TBSラジオ『ライムスター宇多丸のウィークエンドシャッフル』(通称タマフル)で一昨年の11月に放送された、”輝け!ラップ歌謡祭2010”特集(音源あります→コチラ)は、特にイロモ…もといマニアック音楽ファンを中心に大きな反響を集めました(今年春には続編も登場)。放送直前に発売されたコンピレーション『ラップ歌謡』(詳細はコチラ)の関連特集ですが同コンピ未収録曲も多く登場、とりわけ”ラップ×演歌=トリオif”のあまりの変化球に悶絶失笑した方は多いはず(かくいう私もそのひとりです)。で、現行ヒップホップとは全く異なる珍品たるそのラップ歌謡において、好い意味での関心を集めていたのが、三波春夫さんのラップ作品だったのです。

・三波春夫「ジャン・ナイト・じゃん」

 アニメ『スーパーヅガン』(フジテレビ系)に使われていたので知ってる方も多いはず。アレンジのジュリアナ仕様はさすがに時代だなと思いつつ(実際にジュリアナ東京で披露した際の映像がありました→コチラ)、でもどんなアレンジにもいい意味でブレないところ、確かなリズム感に、大御所歌手の実力を実感した次第。

 

音源が長らく見つからなかったのですが、今週初めに急遽仕事で上京することになり、東京の最大規模のレンタル店に寄ったところついに発見しました。それがこちらのアルバム。

テイチクエンタテインメント - 三波春夫『~歌芸の軌跡~ザッツ・エンターテインメント三波春夫ワールド全曲集』(現在は”生産終了”と記載)

 

ラップ歌謡のために手に入れたので手にしたときは喜びましたが、アルバムを聴いてみると、凄いのはラップだけじゃないのです。
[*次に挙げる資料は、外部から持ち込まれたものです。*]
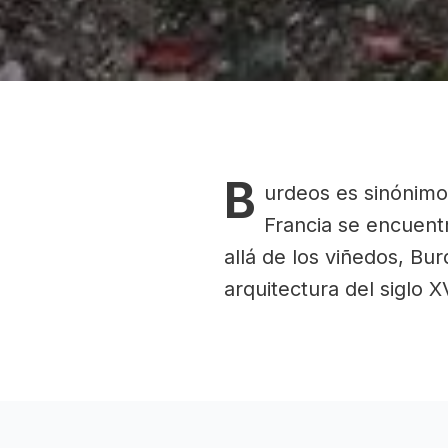
B
urdeos es sinónimo 
Francia se encuentr
allá de los viñedos, Bu
arquitectura del siglo 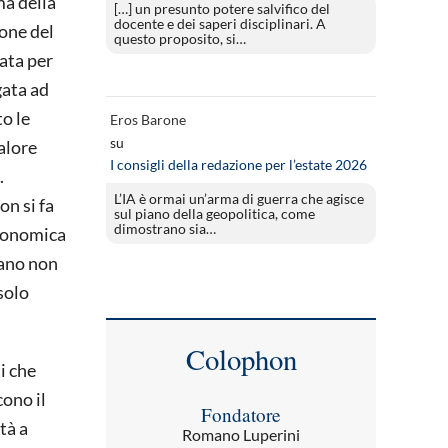
ma della
[…] un presunto potere salvifico del
docente e dei saperi disciplinari. A
ione del
questo proposito, si…
nata per
gata ad
o le
Eros Barone
su
valore
I consigli della redazione per l’estate 2026
.
L’IA è ormai un’arma di guerra che agisce
on si fa
sul piano della geopolitica, come
dimostrano sia…
economica
iano non
solo
Colophon
i che
ono il
Fondatore
tà a
Romano Luperini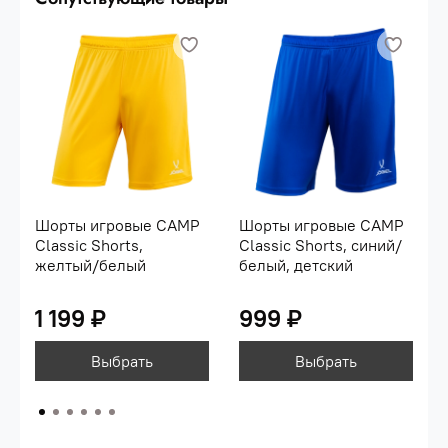
Шорты игровые CAMP
Шорты игровые CAMP
Classic Shorts,
Classic Shorts, синий/
желтый/белый
белый, детский
1 199 ₽
999 ₽
Выбрать
Выбрать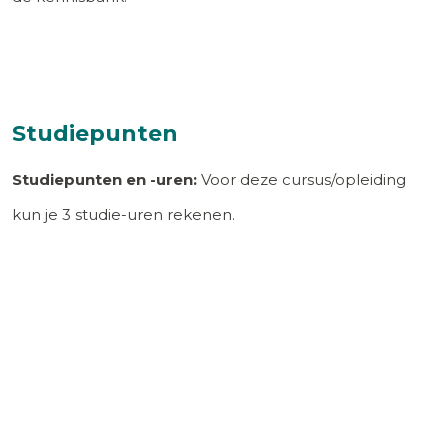
Studiepunten
Studiepunten en -uren:
Voor deze cursus/opleiding
kun je
3
studie-uren rekenen.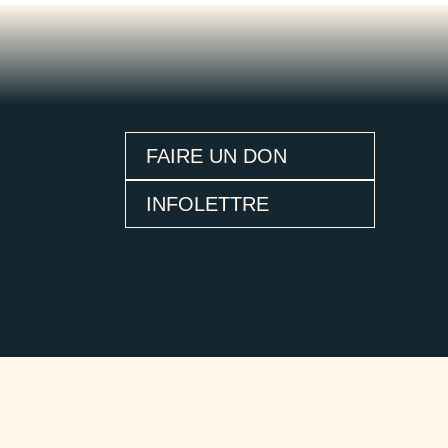
FAIRE UN DON
INFOLETTRE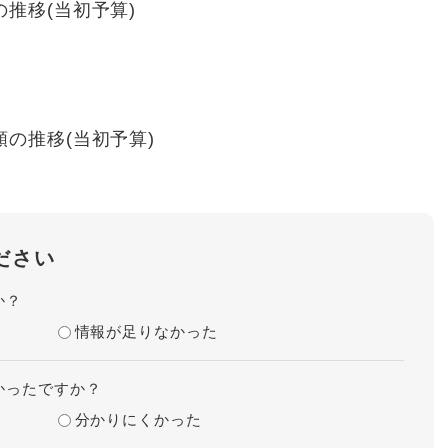
推移(当初予算)
の推移(当初予算)
ださい
か？
情報が足りなかった
かったですか？
分かりにくかった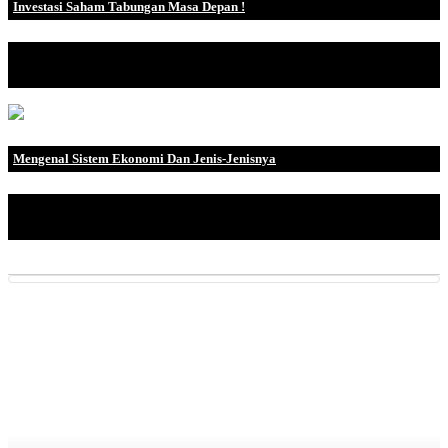
Investasi Saham Tabungan Masa Depan !
Pengertian Investasi Di bawah ini adalah definisi investasi oleh
bebe.
Mengenal Sistem Ekonomi Dan Jenis-Jenisnya
Perkembangan Sistem Ekonomi Setiap negara memiliki cara
tersendiri dalam menj.
Previous
Next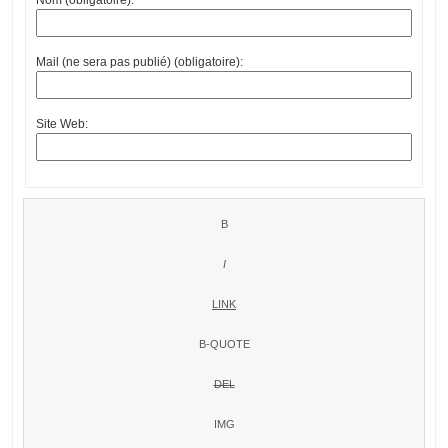
Mail (ne sera pas publié) (obligatoire):
Site Web: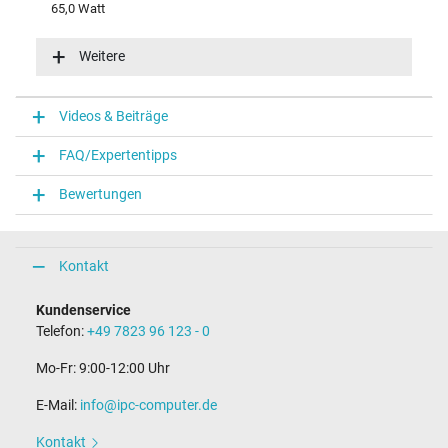
65,0 Watt
Eingangsspannung
100-240V / 50-60Hz
Weitere
Energieeffizienz
VI
Funktions-LED
Videos & Beiträge
Funktions-LED im Stecker
FAQ/Expertentipps
Notebook Stecker
Bewertungen
Steckertyp / -form
rund / 180° gerade
Steckerlänge (mm)
9,5 mm
Kontakt
Steckerdurchmesser außen / innen
4,5 mm / 2,9 mm
Kundenservice
Stift im Stecker
Telefon:
+49 7823 96 123 - 0
Ja
Länge Anschlusskabel (m) (ca.)
Mo-Fr: 9:00-12:00 Uhr
1.75 m
E-Mail:
info@ipc-computer.de
Maße
Kontakt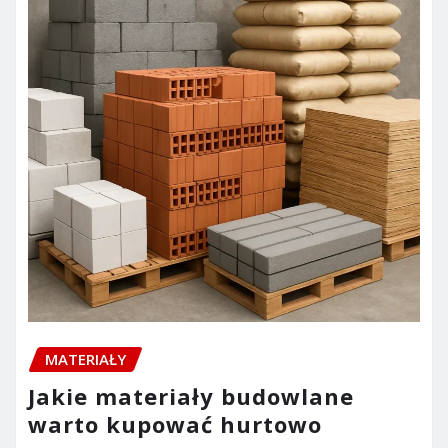
MATERIAŁY
Jakie materiały budowlane
warto kupować hurtowo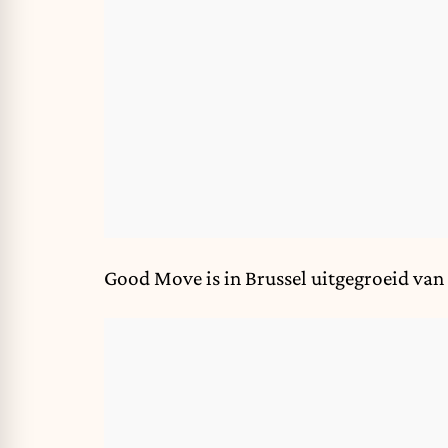
Good Move is in Brussel uitgegroeid va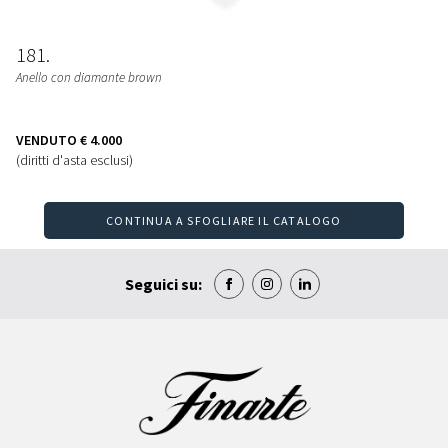
181
Anello con diamante brown
VENDUTO
€ 4.000
(diritti d'asta esclusi)
CONTINUA A SFOGLIARE IL CATALOGO
Seguici su:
ロックにレゲエ、おまんた囃子(よくよく考えたら”おまんた”って不思議な言葉ですね…)や東京五輪音頭の”ハウス”仕様、「恐竜は生きている」でのニュー・ジャック・スウィング的アプローチ(アレンジは小西康陽さん)、そして得意ジャンルたる音頭も、ルパンにクレヨンしんちゃん、恐竜など、もうなんでもありなのです。
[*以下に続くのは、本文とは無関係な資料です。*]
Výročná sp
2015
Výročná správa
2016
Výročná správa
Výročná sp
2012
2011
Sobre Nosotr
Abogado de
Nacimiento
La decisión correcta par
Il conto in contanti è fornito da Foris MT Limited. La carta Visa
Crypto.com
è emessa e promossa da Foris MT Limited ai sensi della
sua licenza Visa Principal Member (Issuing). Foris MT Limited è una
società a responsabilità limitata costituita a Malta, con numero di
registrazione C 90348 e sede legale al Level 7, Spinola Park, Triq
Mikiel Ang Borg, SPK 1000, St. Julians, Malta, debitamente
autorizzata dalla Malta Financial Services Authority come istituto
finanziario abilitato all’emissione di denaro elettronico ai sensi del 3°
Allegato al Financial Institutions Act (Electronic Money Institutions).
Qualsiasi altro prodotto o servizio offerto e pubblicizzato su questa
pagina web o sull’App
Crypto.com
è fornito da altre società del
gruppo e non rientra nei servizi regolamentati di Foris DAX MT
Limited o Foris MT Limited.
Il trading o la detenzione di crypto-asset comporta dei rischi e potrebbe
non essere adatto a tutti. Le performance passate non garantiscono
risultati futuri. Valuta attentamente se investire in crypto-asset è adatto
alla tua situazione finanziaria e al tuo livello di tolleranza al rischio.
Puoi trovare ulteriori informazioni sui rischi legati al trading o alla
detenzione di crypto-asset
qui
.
(「HOUSE五輪音頭」のイントロが安室奈美恵「WANT ME, WANT ME」のイントロを彷彿とし、直後にジャネット・ジャクソン「When I Think Of You」っぽいシンセ使いなのがニヤリ。ちなみに「ジャン・ナイト・じゃん」もハウス仕様の曲も、CHOKKAKU氏のアレンジですが、ハウス曲では以前の名義である”島田直角”としてクレジットされています。)

 

とはいえどの曲も”三波春夫”の芯はぶれておらず(浪曲的語りなどもキマってます)、それでいて中途半端な企画モノ感はほぼ皆無、聴きどころ満載な作品集なのが素晴らしいのです。実力はもちろんのことですが、三波春夫さんの遊びゴコロや曲を楽しまんとする気持ちも溢れているように思います。
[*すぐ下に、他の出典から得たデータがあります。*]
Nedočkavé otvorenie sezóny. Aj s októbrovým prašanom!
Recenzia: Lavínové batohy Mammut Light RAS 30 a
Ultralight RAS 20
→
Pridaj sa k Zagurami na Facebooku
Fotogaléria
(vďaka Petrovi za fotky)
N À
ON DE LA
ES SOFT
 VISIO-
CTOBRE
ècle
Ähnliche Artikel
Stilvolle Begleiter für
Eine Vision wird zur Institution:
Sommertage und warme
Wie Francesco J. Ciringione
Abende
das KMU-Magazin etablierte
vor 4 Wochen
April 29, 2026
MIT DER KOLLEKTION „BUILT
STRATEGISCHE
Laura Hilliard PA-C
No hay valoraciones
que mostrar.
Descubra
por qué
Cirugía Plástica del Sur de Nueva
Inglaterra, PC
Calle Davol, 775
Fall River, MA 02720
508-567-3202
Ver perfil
ちなみにハウス仕様の曲のエピソードは、三波春夫さんのオフィシャルブログに掲載されています。本当に楽しんでレコーディングしてたんだなあと実感です。

・三波春夫オフィシャルブログ 三波春夫の笑顔の秘密 ~「お客様は神様です」のこころ~ - ハウスミュージックへの挑戦1(同もあります)

 

 

現状ではこのCDを手に入れることがなかなかできないのが残念です。いつか、『ラップ歌謡』コンピレーション第3弾が登場し、そこに「ジャン・ナイト・じゃん」が収録されることを願います。あ、あとトリオifもお願いできればなあ。